- Conference: Ivy League
- Record: 16–9 (9–5, 2nd Ivy)
- Head coach: Pete Carril (20th season);
- Captain: Joe Scott
- Home arena: Jadwin Gymnasium

= 1986–87 Princeton Tigers men's basketball team =

American college basketball season

The 1986–87 Princeton Tigers men's basketball team represented Princeton University in intercollegiate college basketball during the 1986–87 NCAA Division I men's basketball season. The head coach was Pete Carril and the team captain was Joe Scott. The team played its home games in the Jadwin Gymnasium on the University campus in Princeton, New Jersey. The team finished second in the Ivy League, earning no postseason invitation to either the 1987 NCAA Men's Division I Basketball Tournament or the 1987 National Invitation Tournament. The team won its last five games to finish the season with a 16–9 overall record and a 9–5 conference record. However, they finished one game behind a 10–4 Penn Quaker team in the conference race.
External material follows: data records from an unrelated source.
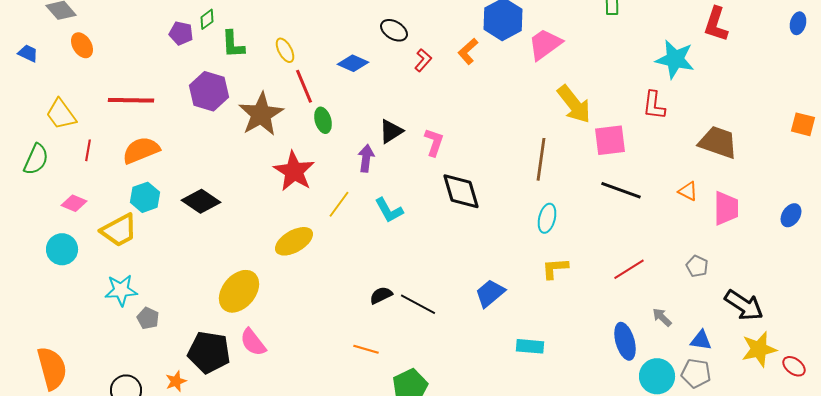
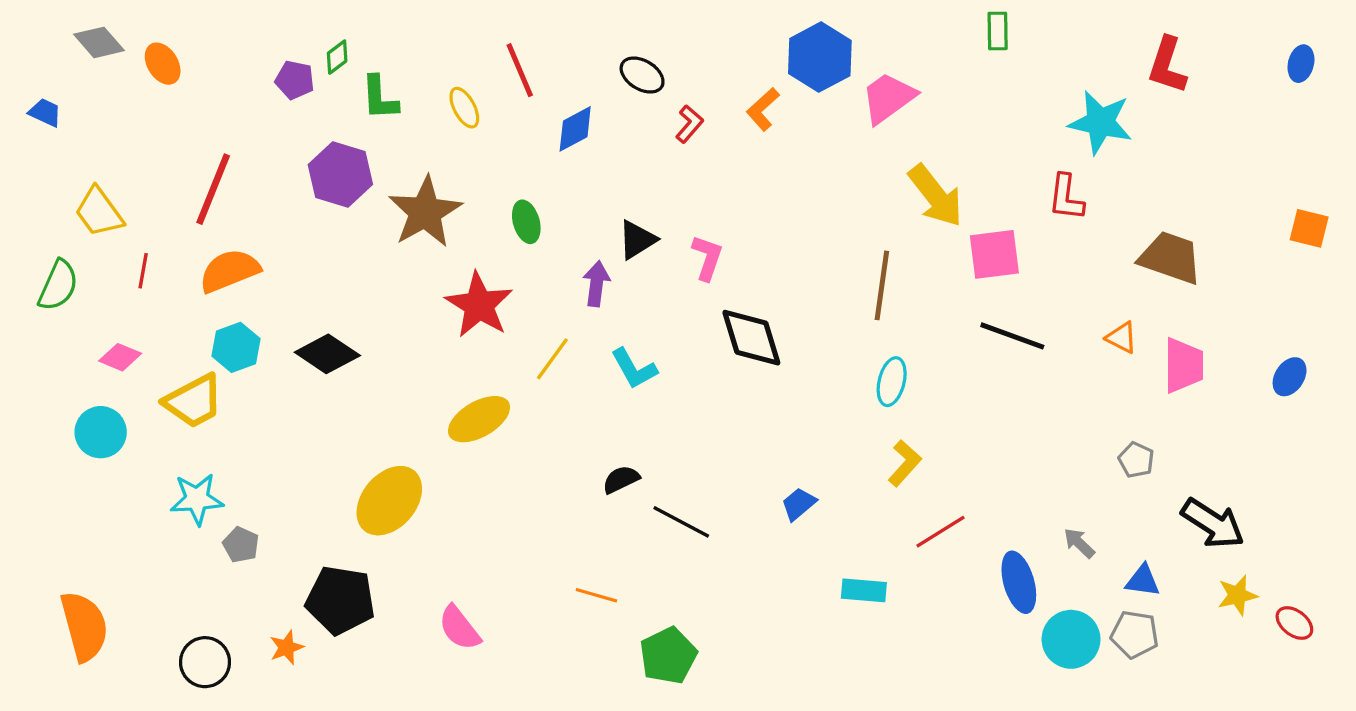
orange ellipse: (82, 45) -> (163, 64), moved
blue diamond: (353, 63) -> (575, 129), turned -52
red line: (304, 86) -> (520, 70), moved
red line: (131, 100) -> (213, 189), turned -69
yellow L-shape: (555, 268) -> (905, 463), turned 136
red line: (629, 269) -> (941, 532), moved
blue trapezoid: (490, 293) -> (799, 504), size x0.7
black semicircle: (381, 295) -> (621, 479), moved
pink semicircle: (253, 342) -> (459, 628), moved
yellow star: (759, 349) -> (1237, 595), size x0.7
The team was led by second team All-Ivy League selection Scott and Alan Williams. Although the previous teams of 1983, 1984 and 1986 as well as subsequent teams of 1989–2000 would highlight defense and lead the nation in scoring defense, this team and the subsequent 1998 team highlighted the effective shooting of the Princeton offense. Williams led the nation as the statistical champion in field goal percentage with a 70.3% average on 163 baskets on 232 attempts. Meanwhile, the team led the nation in the same category with a 54.1% on 601 out of 1111 shooting. Williams 70.3% field goal percentage in all games continues to stand as an Ivy League single-season record, and his 67.4% mark in conference games made him the conference's official statistical champion.